▶ WHAT YOU ARE ASKED TO DO
Number of lines with "Identify" in the data: give that figure by itself.

▶ SOURCE INFORMATION
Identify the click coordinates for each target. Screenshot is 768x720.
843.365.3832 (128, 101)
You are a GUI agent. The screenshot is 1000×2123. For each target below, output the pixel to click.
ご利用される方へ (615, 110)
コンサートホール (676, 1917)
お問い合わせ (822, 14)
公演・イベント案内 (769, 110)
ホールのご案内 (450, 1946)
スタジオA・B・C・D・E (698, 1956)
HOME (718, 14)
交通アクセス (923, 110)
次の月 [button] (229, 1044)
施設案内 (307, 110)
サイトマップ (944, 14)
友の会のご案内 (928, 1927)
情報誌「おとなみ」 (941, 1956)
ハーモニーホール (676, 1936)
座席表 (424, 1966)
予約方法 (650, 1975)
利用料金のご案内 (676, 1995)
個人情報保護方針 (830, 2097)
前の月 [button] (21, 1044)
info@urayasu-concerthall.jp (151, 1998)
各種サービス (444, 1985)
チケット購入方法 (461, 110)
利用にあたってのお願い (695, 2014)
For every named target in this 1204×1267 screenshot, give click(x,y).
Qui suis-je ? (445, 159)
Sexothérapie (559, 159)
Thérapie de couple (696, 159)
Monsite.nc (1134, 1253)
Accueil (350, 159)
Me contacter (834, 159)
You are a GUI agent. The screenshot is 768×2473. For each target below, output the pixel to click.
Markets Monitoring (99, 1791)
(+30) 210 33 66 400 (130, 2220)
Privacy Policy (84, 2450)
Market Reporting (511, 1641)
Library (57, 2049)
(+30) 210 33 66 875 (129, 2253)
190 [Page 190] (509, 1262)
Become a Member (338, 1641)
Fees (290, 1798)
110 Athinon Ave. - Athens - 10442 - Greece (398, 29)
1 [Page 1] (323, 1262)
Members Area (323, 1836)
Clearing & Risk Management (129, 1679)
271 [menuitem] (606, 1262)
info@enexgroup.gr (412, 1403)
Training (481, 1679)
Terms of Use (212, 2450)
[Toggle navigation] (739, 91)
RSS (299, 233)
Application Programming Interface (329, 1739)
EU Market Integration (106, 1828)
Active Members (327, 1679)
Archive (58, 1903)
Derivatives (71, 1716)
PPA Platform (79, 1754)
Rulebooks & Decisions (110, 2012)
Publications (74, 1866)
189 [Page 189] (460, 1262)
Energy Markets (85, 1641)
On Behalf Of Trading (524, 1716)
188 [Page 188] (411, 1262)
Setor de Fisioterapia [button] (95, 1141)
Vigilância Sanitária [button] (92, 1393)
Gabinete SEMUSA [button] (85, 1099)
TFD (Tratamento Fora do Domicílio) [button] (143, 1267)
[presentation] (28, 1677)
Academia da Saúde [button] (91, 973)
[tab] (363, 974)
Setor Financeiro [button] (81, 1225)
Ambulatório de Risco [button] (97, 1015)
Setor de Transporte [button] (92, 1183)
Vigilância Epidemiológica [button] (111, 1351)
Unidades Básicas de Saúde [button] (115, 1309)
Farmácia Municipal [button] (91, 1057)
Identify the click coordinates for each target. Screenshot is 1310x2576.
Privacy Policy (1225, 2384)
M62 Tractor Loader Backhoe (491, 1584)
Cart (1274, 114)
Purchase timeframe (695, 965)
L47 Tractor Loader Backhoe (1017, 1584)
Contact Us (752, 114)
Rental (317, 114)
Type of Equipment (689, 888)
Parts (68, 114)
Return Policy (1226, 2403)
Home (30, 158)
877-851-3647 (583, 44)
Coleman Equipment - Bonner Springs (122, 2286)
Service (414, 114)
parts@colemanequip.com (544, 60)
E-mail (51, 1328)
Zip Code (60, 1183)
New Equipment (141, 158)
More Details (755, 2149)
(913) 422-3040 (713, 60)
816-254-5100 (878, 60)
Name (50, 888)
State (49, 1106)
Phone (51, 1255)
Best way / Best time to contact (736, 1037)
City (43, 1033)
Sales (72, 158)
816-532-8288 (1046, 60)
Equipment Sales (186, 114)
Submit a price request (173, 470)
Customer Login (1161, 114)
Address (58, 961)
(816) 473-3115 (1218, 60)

▶ ANSWER SPACE
2